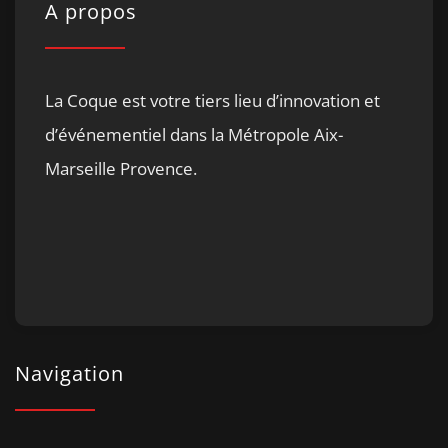
A propos
La Coque est votre tiers lieu d’innovation et
d’événementiel dans la Métropole Aix-
Marseille Provence.
Navigation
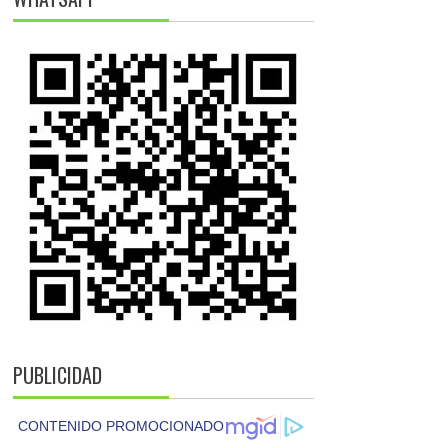
PUBLICIDAD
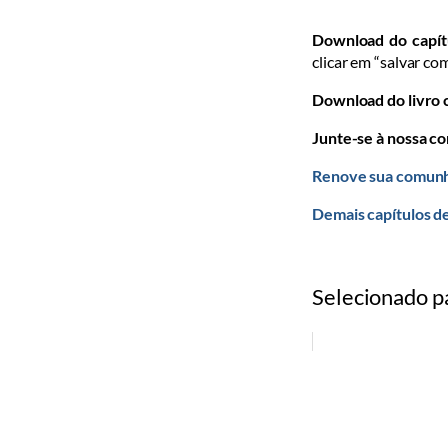
Download do capít
clicar em “salvar co
Download do livro
Junte-se à nossa c
Renove sua comunh
Demais capítulos 
Selecionado p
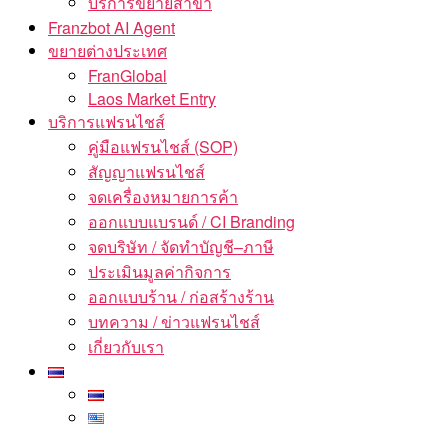
บริการขยายสาขา
Franzbot AI Agent
ขยายต่างประเทศ
FranGlobal
Laos Market Entry
บริการแฟรนไชส์
คู่มือแฟรนไชส์ (SOP)
สัญญาแฟรนไชส์
จดเครื่องหมายการค้า
ออกแบบแบรนด์ / CI Branding
จดบริษัท / จัดทำบัญชี–ภาษี
ประเมินมูลค่ากิจการ
ออกแบบร้าน / ก่อสร้างร้าน
บทความ / ข่าวแฟรนไชส์
เกี่ยวกับเรา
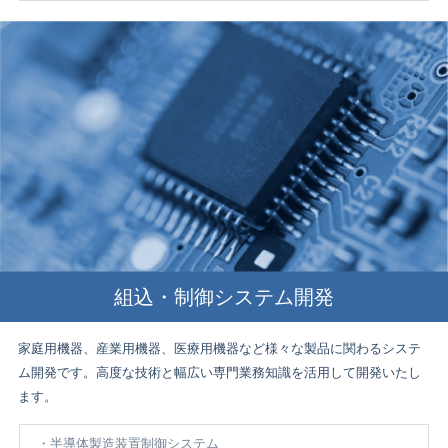
組込・制御システム開発
家庭用機器、産業用機器、医療用機器など様々な製品に関わるシステ
ム開発です。高度な技術と幅広い専門業務知識を活用して開発いたし
ます。
半導体製造装置制御システム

◇ ◇ ◇

What you will do: Copy each line of the listing above that contains the word "Download".

Reply to the task:
Download do capít
Download do livro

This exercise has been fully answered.